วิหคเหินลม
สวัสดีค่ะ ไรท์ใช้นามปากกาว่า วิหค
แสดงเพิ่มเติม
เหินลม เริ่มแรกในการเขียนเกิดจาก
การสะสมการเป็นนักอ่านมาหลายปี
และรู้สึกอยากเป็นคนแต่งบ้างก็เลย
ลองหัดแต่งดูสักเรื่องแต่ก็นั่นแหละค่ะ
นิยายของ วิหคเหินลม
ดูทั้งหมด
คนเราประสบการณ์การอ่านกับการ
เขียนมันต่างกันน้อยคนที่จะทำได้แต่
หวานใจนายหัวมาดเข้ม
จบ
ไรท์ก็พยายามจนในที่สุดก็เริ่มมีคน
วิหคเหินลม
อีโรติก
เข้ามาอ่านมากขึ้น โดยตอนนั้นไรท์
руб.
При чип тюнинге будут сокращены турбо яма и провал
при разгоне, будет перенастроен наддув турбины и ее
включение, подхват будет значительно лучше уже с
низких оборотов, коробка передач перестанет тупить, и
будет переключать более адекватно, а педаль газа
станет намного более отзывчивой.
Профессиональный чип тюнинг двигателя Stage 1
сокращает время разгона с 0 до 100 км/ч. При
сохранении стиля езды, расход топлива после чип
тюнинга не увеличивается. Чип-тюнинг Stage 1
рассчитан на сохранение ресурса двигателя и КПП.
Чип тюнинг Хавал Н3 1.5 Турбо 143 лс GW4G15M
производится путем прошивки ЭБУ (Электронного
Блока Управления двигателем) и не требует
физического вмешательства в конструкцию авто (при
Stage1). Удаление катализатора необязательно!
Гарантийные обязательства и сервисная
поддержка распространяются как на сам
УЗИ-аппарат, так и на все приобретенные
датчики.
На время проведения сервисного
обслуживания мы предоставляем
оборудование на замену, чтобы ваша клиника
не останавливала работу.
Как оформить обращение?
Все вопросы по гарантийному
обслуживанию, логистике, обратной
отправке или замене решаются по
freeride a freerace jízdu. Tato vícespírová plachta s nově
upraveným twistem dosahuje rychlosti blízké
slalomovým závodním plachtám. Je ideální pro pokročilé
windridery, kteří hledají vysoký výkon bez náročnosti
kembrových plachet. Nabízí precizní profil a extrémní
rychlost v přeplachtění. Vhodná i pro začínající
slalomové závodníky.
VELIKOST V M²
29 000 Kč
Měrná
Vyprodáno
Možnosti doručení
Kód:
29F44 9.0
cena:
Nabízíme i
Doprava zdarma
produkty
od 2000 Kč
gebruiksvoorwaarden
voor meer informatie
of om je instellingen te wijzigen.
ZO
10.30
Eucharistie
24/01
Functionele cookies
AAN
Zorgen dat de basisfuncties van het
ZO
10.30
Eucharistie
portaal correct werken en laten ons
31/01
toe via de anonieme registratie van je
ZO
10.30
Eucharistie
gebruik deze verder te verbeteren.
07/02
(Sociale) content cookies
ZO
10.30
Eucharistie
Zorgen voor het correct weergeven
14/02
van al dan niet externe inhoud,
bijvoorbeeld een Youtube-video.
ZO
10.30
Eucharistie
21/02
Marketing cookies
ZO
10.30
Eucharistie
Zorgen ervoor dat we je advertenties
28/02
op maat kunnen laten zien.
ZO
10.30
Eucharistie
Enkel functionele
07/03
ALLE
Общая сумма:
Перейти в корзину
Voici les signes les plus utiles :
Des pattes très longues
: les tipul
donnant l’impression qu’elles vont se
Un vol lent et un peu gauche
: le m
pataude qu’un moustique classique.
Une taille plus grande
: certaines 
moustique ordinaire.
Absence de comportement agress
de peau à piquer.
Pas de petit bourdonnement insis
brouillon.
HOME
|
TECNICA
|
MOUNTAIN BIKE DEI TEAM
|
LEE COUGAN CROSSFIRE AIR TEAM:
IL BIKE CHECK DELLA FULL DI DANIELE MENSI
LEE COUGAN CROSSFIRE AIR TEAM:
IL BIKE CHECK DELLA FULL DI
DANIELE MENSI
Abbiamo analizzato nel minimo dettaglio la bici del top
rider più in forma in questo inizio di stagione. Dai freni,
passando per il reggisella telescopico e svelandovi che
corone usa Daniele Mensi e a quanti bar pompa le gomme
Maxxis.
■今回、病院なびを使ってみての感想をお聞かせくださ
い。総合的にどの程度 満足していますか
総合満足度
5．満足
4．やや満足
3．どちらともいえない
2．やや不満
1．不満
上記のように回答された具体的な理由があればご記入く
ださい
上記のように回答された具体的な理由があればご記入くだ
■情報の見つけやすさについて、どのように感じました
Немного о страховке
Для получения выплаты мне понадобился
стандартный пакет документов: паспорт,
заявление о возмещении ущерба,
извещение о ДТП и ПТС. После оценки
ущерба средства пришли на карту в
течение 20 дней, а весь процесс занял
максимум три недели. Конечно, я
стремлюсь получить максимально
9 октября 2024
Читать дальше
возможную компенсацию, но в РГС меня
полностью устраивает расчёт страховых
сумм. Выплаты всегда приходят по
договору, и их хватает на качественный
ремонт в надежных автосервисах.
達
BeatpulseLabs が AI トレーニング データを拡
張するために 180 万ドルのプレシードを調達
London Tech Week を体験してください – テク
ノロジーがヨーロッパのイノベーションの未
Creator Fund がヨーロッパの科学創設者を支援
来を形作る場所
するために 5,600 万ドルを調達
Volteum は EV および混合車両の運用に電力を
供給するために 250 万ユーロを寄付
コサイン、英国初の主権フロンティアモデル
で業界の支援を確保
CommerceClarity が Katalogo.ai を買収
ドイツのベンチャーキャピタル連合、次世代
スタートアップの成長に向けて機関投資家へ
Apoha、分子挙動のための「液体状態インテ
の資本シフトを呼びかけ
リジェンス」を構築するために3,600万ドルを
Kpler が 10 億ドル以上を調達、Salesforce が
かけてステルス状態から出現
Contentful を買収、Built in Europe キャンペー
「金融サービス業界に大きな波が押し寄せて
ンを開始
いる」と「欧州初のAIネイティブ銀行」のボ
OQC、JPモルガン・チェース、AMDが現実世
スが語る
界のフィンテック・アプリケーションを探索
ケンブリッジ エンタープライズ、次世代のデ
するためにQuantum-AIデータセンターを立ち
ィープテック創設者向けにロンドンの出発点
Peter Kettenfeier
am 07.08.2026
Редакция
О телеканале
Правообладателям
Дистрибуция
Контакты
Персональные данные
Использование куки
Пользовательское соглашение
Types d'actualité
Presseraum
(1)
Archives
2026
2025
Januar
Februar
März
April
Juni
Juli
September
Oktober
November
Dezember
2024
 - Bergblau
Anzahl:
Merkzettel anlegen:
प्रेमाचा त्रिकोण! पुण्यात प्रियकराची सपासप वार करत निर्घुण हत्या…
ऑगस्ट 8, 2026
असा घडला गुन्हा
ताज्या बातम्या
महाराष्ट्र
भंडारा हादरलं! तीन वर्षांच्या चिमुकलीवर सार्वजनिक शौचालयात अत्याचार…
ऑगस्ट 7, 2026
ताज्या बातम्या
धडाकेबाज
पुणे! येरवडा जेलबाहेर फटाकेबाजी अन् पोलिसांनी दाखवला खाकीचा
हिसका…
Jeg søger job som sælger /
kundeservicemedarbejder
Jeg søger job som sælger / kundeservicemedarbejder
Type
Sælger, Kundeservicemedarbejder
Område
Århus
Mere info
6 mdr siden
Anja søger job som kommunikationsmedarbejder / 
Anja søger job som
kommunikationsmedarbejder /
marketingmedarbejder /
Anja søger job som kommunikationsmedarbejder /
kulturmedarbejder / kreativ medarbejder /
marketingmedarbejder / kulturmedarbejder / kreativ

★ ★ ★

Take the listing above and repeat exactly the lines from the one containing "Peter Kettenfeier" through the one containing "प्रेमाचा त्रिकोण! पुण्यात", both included.

Peter Kettenfeier
am 07.08.2026
Редакция
О телеканале
Правообладателям
Дистрибуция
Контакты
Персональные данные
Использование куки
Пользовательское соглашение
Types d'actualité
Presseraum
(1)
Archives
2026
2025
Januar
Februar
März
April
Juni
Juli
September
Oktober
November
Dezember
2024
 - Bergblau
Anzahl:
Merkzettel anlegen:
प्रेमाचा त्रिकोण! पुण्यात प्रियकराची सपासप वार करत निर्घुण हत्या…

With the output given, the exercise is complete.